(Page-level text extractions)
-=-=-=-=-
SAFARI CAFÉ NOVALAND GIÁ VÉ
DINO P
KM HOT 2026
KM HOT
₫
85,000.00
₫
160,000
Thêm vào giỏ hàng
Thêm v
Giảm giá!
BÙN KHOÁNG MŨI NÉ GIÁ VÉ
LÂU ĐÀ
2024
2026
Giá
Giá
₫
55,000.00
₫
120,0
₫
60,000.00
-=-=-=-=-
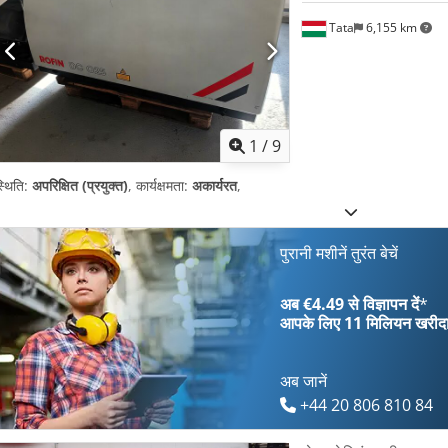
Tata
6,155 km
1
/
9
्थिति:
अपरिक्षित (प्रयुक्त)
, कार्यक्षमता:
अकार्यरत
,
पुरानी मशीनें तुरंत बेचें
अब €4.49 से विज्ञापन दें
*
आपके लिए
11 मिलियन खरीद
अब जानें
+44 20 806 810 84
-=-=-=-=-
All that belongs in your answer is the stretch of entries above from the line with "पुरानी मशीनें तुरंत बेचें" through the line with "20 806 810 84", printed exactly.

पुरानी मशीनें तुरंत बेचें
अब €4.49 से विज्ञापन दें
*
आपके लिए
11 मिलियन खरीद
अब जानें
+44 20 806 810 84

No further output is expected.